Team Four.0 Final Project¶
Part 1 Data Gathering¶
Team members responsible for this notebook:
Minghong Zheng: collect raw data from website, write functions and scripts to transform raw data into data frames, write explanations.
Yuhan Wang, Yijia Mao, Yiwen Wei : proofread codes.
Data Resources:¶
First, the data of State Employment and Unemployment statistics from 2004 to 2013 is downloaded from the Bureau of Labor Statistics website. Their file formats are xls.

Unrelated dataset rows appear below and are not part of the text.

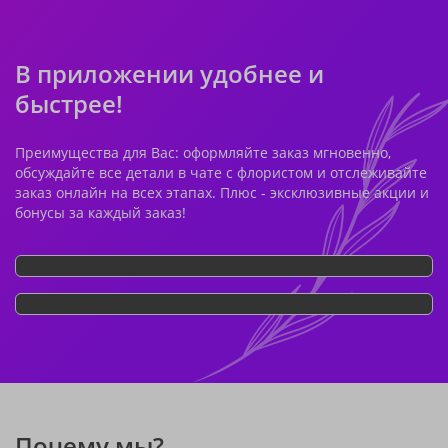
В приложении удобнее и
быстрее!
Преимущества для Вас: оформляйте заказ мгновенно,
обсуждайте все детали в чате с флористом и отслеживайте
заказ онлайн на всех этапах. Плюс - эксклюзивные акции и
бонусы за каждый заказ!
Почему мы?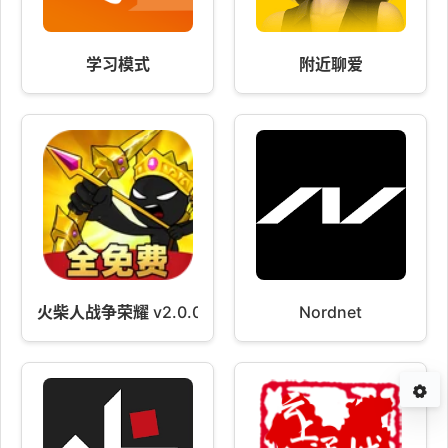
学习模式
附近聊爱
火柴人战争荣耀 v2.0.0
Nordnet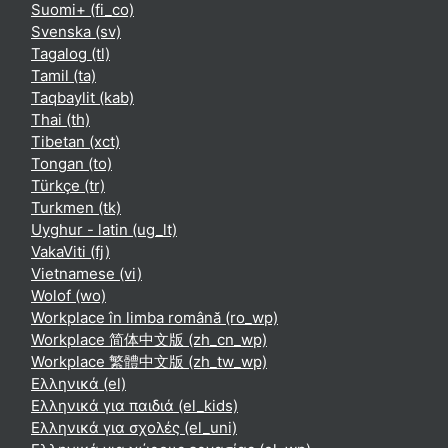
Suomi+ ‎(fi_co)‎
Svenska ‎(sv)‎
Tagalog ‎(tl)‎
Tamil ‎(ta)‎
Taqbaylit ‎(kab)‎
Thai ‎(th)‎
Tibetan ‎(xct)‎
Tongan ‎(to)‎
Türkçe ‎(tr)‎
Turkmen ‎(tk)‎
Uyghur - latin ‎(ug_lt)‎
VakaViti ‎(fj)‎
Vietnamese ‎(vi)‎
Wolof ‎(wo)‎
Workplace în limba română ‎(ro_wp)‎
Workplace 简体中文版 ‎(zh_cn_wp)‎
Workplace 繁體中文版 ‎(zh_tw_wp)‎
Ελληνικά ‎(el)‎
Ελληνικά για παιδιά ‎(el_kids)‎
Ελληνικά για σχολές ‎(el_uni)‎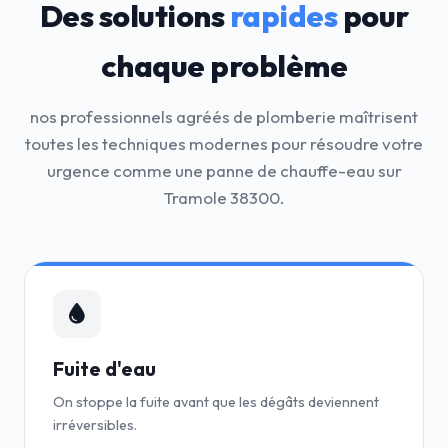
Des solutions
rapides
pour
chaque problème
nos professionnels agréés de plomberie maîtrisent
toutes les techniques modernes pour résoudre votre
urgence comme une panne de chauffe-eau sur
Tramole 38300.
Fuite d'eau
On stoppe la fuite avant que les dégâts deviennent
irréversibles.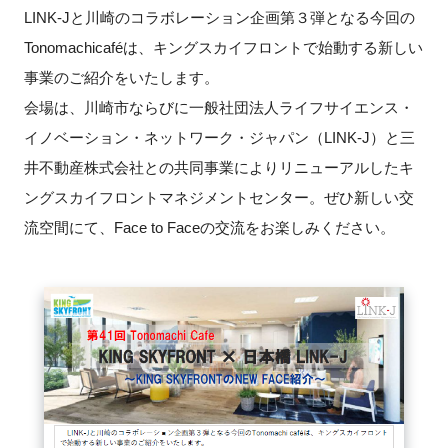
LINK-Jと川崎のコラボレーション企画第３弾となる今回の
新規登録
Tonomachicaféは、キングスカイフロントで始動する新しい
事業のご紹介をいたします。
イベント
会場は、川崎市ならびに一般社団法人ライフサイエンス・
イノベーション・ネットワーク・ジャパン（LINK-J）と三
プログラム
井不動産株式会社との共同事業によりリニューアルしたキ
インタビュー・コラム
ングスカイフロントマネジメントセンター。ぜひ新しい交
流空間にて、Face to Faceの交流をお楽しみください。
ニュース・掲示板
LINK-Jを知る
特別会員
施設・アクセス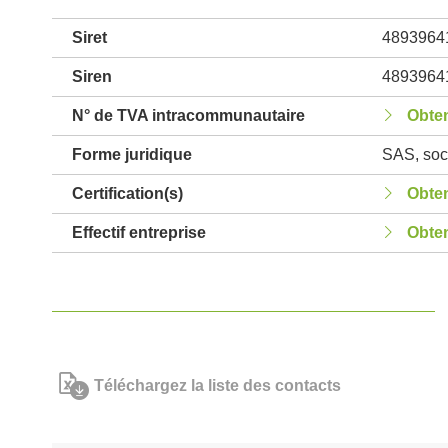
Siret
4893964
Siren
4893964
N° de TVA intracommunautaire
Obten
Forme juridique
SAS, soci
Certification(s)
Obten
Effectif entreprise
Obten
Téléchargez la liste des contacts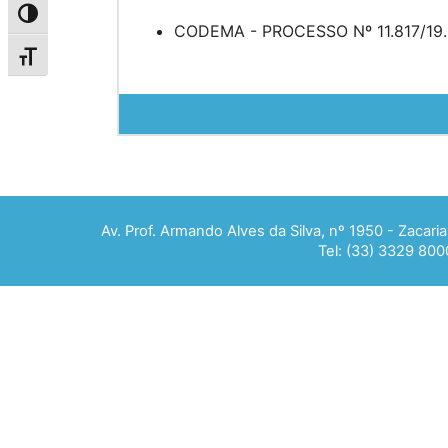
Alternar alto contraste
CODEMA - PROCESSO Nº 11.817/19.
Alternar tamanho da fonte
Av. Prof. Armando Alves da Silva, nº 1950 - Zacar
Tel: (33) 3329 800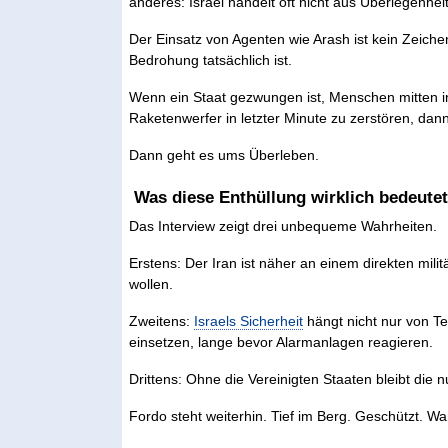
anderes: Israel handelt oft nicht aus Überlegenhe
Der Einsatz von Agenten wie Arash ist kein Zeichen 
Bedrohung tatsächlich ist.
Wenn ein Staat gezwungen ist, Menschen mitten in
Raketenwerfer in letzter Minute zu zerstören, da
Dann geht es ums Überleben.
Was diese Enthüllung wirklich bedeute
Das Interview zeigt drei unbequeme Wahrheiten.
Erstens: Der Iran ist näher an einem direkten milit
wollen.
Zweitens:
Israels Sicherheit
hängt nicht nur von T
einsetzen, lange bevor Alarmanlagen reagieren.
Drittens: Ohne die Vereinigten Staaten bleibt die 
Fordo steht weiterhin. Tief im Berg. Geschützt. Wa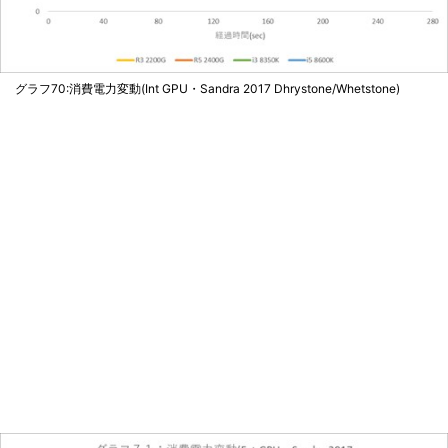
グラフ70:消費電力変動(Int GPU・Sandra 2017 Dhrystone/Whetstone)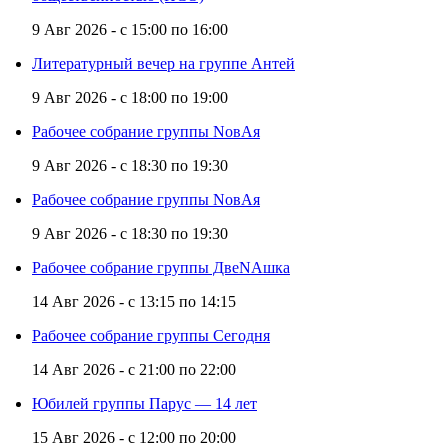
9 Авг 2026 -
с
15:00
по
16:00
Литературный вечер на группе Антей
9 Авг 2026 -
с
18:00
по
19:00
Рабочее собрание группы NовАя
9 Авг 2026 -
с
18:30
по
19:30
Рабочее собрание группы NовАя
9 Авг 2026 -
с
18:30
по
19:30
Рабочее собрание группы ДвеNAшка
14 Авг 2026 -
с
13:15
по
14:15
Рабочее собрание группы Сегодня
14 Авг 2026 -
с
21:00
по
22:00
Юбилей группы Парус — 14 лет
15 Авг 2026 -
с
12:00
по
20:00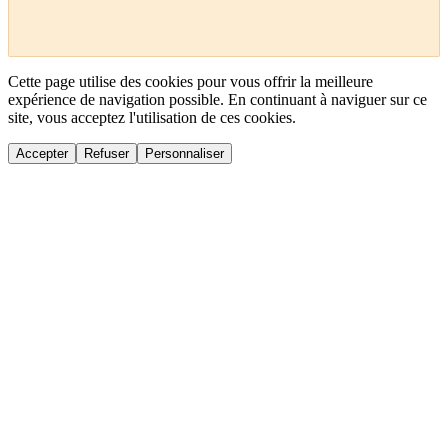
Cette page utilise des cookies pour vous offrir la meilleure
expérience de navigation possible. En continuant à naviguer sur ce
site, vous acceptez l'utilisation de ces cookies.
Accepter
Refuser
Personnaliser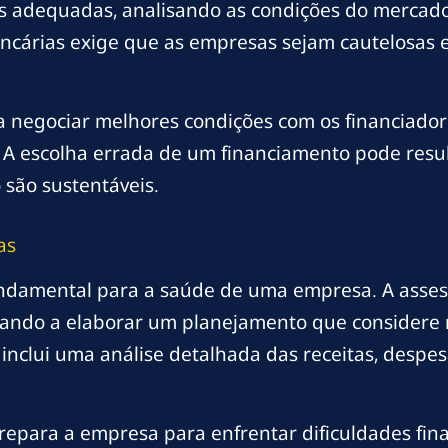
 adequadas, analisando as condições do mercado 
ancárias exige que as empresas sejam cautelosas 
r a negociar melhores condições com os financia
 A escolha errada de um financiamento pode resul
são sustentáveis.
as
damental para a saúde de uma empresa. A assesso
udando a elaborar um planejamento que considere 
inclui uma análise detalhada das receitas, despes
epara a empresa para enfrentar dificuldades fin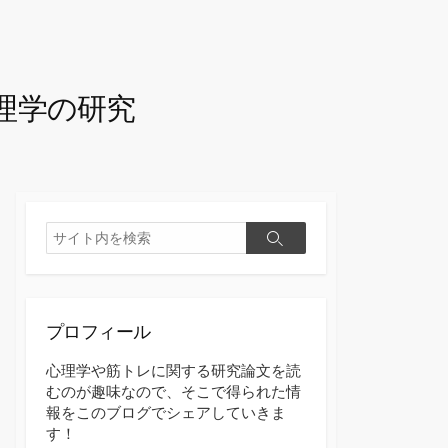
理学の研究
検
検
索
索
プロフィール
心理学や筋トレに関する研究論文を読
むのが趣味なので、そこで得られた情
報をこのブログでシェアしていきま
す！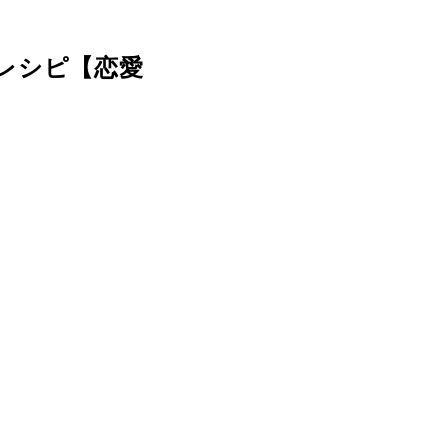
レシピ【恋愛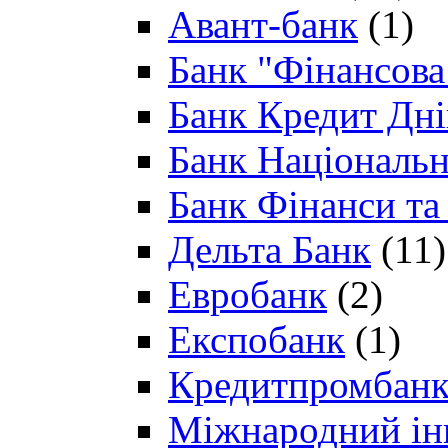
Авант-банк
(1)
Банк "Фінансова 
Банк Кредит Дн
Банк Національн
Банк Фінанси та
Дельта Банк
(11)
Евробанк
(2)
Експобанк
(1)
Кредитпромбан
Міжнародний ін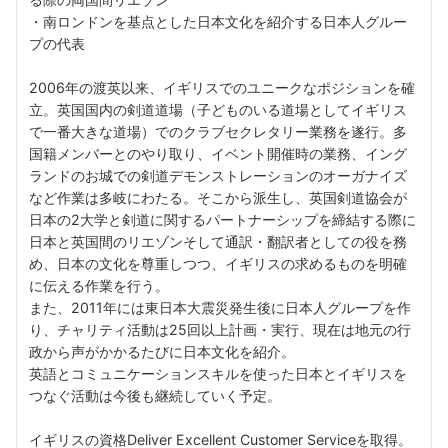
・南ロンドンを基点とした日本文化を紹介する日本人グルー
プの代表
2006年の渡英以来、イギリスでのユニークなポジションを確
立。英国国内の剣道道場（子どものいる道場としてイギリス
で一番大きな道場）でのクラブセクレタリー業務を遂行。多
国籍メンバーとのやり取り、イベント開催時の業務、イング
ランドのお城での剣道デモンストレーションのオーガナイズ
など作業は多岐にわたる。そこから派生し、英国剣道協会が
日本の2大学と剣道に関するパートナーシップを締結する際に
日本と英国間のリエゾンそして通訳・翻訳者としての役を務
め、日本の文化を尊重しつつ、イギリスの求めるものを明確
に伝える作業を行う。
また、2011年には東日本大震災発生後に日本人グループを作
り、チャリティ活動は25回以上計画・実行、現在は地元の行
政から声がかかるたびに日本文化を紹介。
英語とコミュニケーションスキルを使った日本とイギリスを
つなぐ活動は今後も継続していく予定。
イギリスの資格Deliver Excellent Customer Serviceを取得。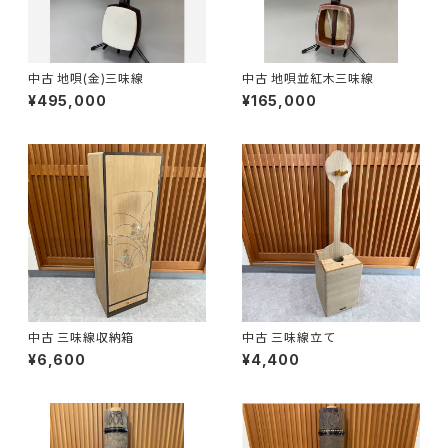
中古 地唄(金)三味線
中古 地唄並紅木三味線
¥495,000
¥165,000
中古 三味線収納箱
中古 三味線立て
¥6,600
¥4,400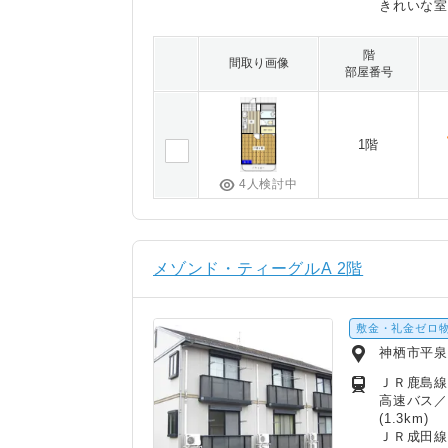
きれいな
階
間取り画像
部屋番号
1階
4人検討中
メゾンド・ティーグルA 2階
敷金・礼金ゼロ
神栖市平泉
ＪＲ鹿島線/
高速バス／
(1.3km)
ＪＲ成田線/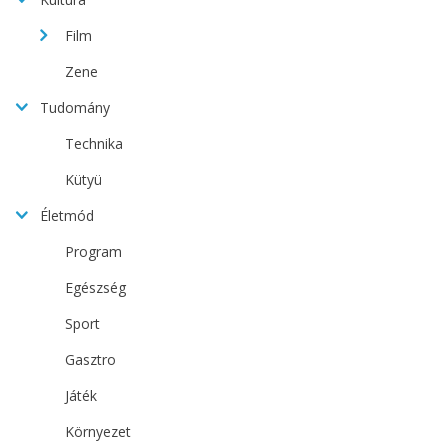
Film
Zene
Tudomány
Technika
Kütyü
Életmód
Program
Egészség
Sport
Gasztro
Játék
Környezet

Here are the URLs of the data sources:
http://www.bls.gov/lau/table14full04.xlsx
http://www.bls.gov/lau/table14full05.xlsx
http://www.bls.gov/lau/table14full06.xlsx
http://www.bls.gov/lau/table14full07.xlsx
http://www.bls.gov/lau/table14full08.xlsx
http://www.bls.gov/lau/table14full09.xlsx
http://www.bls.gov/lau/table14full10.xlsx
http://www.bls.gov/lau/table14full11.xlsx
http://www.bls.gov/lau/table14full12.xlsx
http://www.bls.gov/lau/ptable14full2013.xlsx
%load_ext rmagic
Directories that we need to create:
- a directory
'script'
to run the process of data gathering - a directory
'data1'
to save our data - a subdirectory
'raw'
to store our raw data collected from the web - a subdirectory
'cleaned'
to store our cleaned data - a subdirectory
'simulated'
to store simulated data - a directory
'visulazations'
to store our plots
%%bash
mkdir ../script ../data1 ../data1/raw ../data1/cleaned ../data1/simulated ../visualizations
Check whether these directories are created.
%%bash
cd ..
ls -r
%%bash
cd ../data1
ls -r
Example:¶
Here's how we download the data in 2004 from the website; save them in subdirectory "raw"; load data in 2004.xls file into a data frame¶
- Download the data from the website
%%R
url="http://www.bls.gov/lau/table14full04.xlsx"
file='../data1/raw/2004.xlsx'
download.file(url,destfile=file,method='curl')
- Check whether the file is successfully downolad to our raw directory
%%bash
ls ../data1/raw
Load raw data into data Fram¶
- Download the pacakage "gdata" to read our excel files
%%bash
sudo apt-get install r-cran-gplots -y
ls -l ../data1/raw
%%R
library(gdata)
location="../data1/raw/2004.xlsx"
A=read.xls(location)# translate these data into dataFrame and save it in the variable A
- Number of rows, number of columns, variable names in the data frame
%%R
print(nrow(A))
print(ncol(A))
- Drop the unnecessary columns
%%R
A=A[ ,c(-1,-12:-14)]
print(names(A))
- Rename every variable: Group Code,State,Group,Population,Total number of labor,Percentage of labor, Totoal number of employment,Employment rate,Total number of unemloyment,Unemployment rate
%%R
names(A)=c("grp_code","state","group","pop","ttl_labor","per_labor","ttl_emp","emp_rate","ttl_unemp","unemp_rate")
print(names(A))
- Drop the unnecessary rows
%%R
A=A[-1:-5, ]
row.names(A)=1:nrow(A) #number each row
- Use the data frame we just created, we save the A data into a csv file into the raw data directory:
%%R
write.csv(A, '../data1/raw/2004_to_be_cleaned.csv')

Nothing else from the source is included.